ChiDope 2004 -- You know you want to come.

By the way, I’d like to apologize in advance for my…

*drunken groping

*saying, “It is so nice to meet you” even though we’ve already met. Twice.

*speaking, yet making no sense

*laughing too loudly

*saying, “aren’t you the one who started blah blah thread” although you didn’t. And I just asked you that 10 minutes ago.

*forcing you to do shots with me

*any other miscellaneous stupidity

I’ll second that, Monster!

Anything happening Thursday night? I’m bored!

I’d love that, Opal. How can I get in touch with you?

I was always under the impression that drunken groping was encouraged at these things.

Never mind - I’ve got the cell phone list. I’ll give you a call.
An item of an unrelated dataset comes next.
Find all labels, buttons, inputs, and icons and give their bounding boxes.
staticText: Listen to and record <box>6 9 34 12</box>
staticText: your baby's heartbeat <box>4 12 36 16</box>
Dude, I just realized that we’ve got the best freakin’ nametags at work! Not only that, but we’ve got VARIETY!

I’ll bring them to Black Rock, but y’all’ll have to fend for yourselves for the rest of the events.

Horseflesh and sperfur are out the door! See ya’ll tomorrow!

Yes but porc my dear, I’m a lady. I always apologize before groping. :wink:

Whoo hoo! Women who grope men! I hope you do it lady-like manner.

Hey, can I get on the list for the groping? Thanks.

The website said there is a pool, so I’m bringing my bathing suit. Maybe I will go swimming tomorrow afternoon while I’m killing time. Unless I sleep. Which I may do.

Anyone interested in lunch (and/or swimming!) please see the cell phone list for my number.

I called the hotel and they said they are sold out for tomorrow night… they said it is unlikely I’ll be able to check in before noon. My plane arrives at 9:20am. This is not going to be fun :stuck_out_tongue:

Oooppss! Too late!

Opal, you can try to figure out which people are the spies at the airport. You know they’re there.

We didn’t sell out last night so at least a few rooms will be ready early.

I suggest drop by and try. At the very least we can store your luggage while you wander.

Hey ChiDopers!

Have you ever said this to yourself? “Gee, I’m going to Gundy’s Dead Man’s Party, but I don’t have a thing to wear becuase I set fire to all of my stuff from the '80s as part of my campaign to erase from my mind the worst decade in the history of fashion and hair?”

Well, worry no more - we have your quick fix solution. On Damen Avenue, just a hair’s breadth north of the North/ Milwaukee/ Damen intersection, just 'round the corner from the park where jeevwoman and I take the jeevpups, is a fairly new establishment, the T-Shirt Deli, the second coming of all of those screen-print t-shirt places that used to dot shopping malls all over America, but were ultimately squashed by the creeping plague of the Gap around 1988. They have lots of vintage decals for the '80s nostalgist, including decals based on:

  • Mr. T
  • Atari
  • Space Invaders
  • Donkey Kong
  • Pac Man
  • Ricky Schroeder circa Silver Spoons
  • The Dukes of Hazzard

. . . and many more. So if you are in a bind and need something '80s to wear - check it out.

Hey Kids

I have a ton of books that I don’t want to move to Colorado…if you haven’t left for Chicago and you would like some books, email me shay519@hotmail.com and I will send you the list. If you want any of them I will bring them to the ChiDope gathering of your choice.

Opal, and anyone else who feels they might be at loose ends today or at any other point during the weekend, there are zillions of things to do in Chicago, many of them free or low-cost. I highly recommend a trip to the Chicago Cultural Center – there is a Visitor’s Center on the first floor. Plus there are free concerts, including one today at 12:15. Links:

http://www.cityofchicago.org/CulturalAffairs/PublicPrograms/PublicPrograms.html

http://egov.cityofchicago.org/city/webportal/portalEntityHomeAction.do?entityName=Cultural+Center&entityNameEnumValue=128

In prepartation for tonight, determine your 80s toy identity. Points extra to those who come dressed as their answer. Alas, I have no Speak & Spell outfit to wear.

On the one hand, I am a Spirograph AND have a Spirograph I was about to throw out. On the other hand, I’m not going to Gundy’s party so it’s pointless.

Here I come! If anyone wants to show up at Gundyfest fashionably late, I’ll be leaving the hotel probably 8-ish, and can fit 3 passengers. Word. See you suckers shortly.